Goal of the exercise: Copy each line of the records that holds the string "okna".

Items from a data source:
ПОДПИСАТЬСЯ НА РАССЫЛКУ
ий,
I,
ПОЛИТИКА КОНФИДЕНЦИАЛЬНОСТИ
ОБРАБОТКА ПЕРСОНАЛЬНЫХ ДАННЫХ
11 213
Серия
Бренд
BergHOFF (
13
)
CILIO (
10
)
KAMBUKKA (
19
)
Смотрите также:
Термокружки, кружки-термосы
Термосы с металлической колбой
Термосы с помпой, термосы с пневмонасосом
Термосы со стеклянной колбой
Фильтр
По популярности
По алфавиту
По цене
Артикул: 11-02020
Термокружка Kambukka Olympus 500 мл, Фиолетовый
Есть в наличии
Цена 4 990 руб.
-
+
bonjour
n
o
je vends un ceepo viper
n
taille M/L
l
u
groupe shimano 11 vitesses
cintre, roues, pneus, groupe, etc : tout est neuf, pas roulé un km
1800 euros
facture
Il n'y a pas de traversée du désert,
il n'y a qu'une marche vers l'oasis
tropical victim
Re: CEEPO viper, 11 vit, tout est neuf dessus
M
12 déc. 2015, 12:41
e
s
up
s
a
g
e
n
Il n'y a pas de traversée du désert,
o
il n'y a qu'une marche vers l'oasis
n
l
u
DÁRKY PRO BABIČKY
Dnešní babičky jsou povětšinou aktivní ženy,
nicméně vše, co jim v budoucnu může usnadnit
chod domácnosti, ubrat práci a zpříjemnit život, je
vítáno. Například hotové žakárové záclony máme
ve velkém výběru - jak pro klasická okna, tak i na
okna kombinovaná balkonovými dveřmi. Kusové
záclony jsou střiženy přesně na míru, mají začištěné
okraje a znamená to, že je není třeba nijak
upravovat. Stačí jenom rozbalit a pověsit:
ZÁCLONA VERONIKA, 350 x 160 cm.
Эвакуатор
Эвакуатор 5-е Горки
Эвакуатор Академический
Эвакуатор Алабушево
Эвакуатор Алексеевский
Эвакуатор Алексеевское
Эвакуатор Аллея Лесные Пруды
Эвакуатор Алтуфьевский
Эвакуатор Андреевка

Response area:
ve velkém výběru - jak pro klasická okna, tak i na
okna kombinovaná balkonovými dveřmi. Kusové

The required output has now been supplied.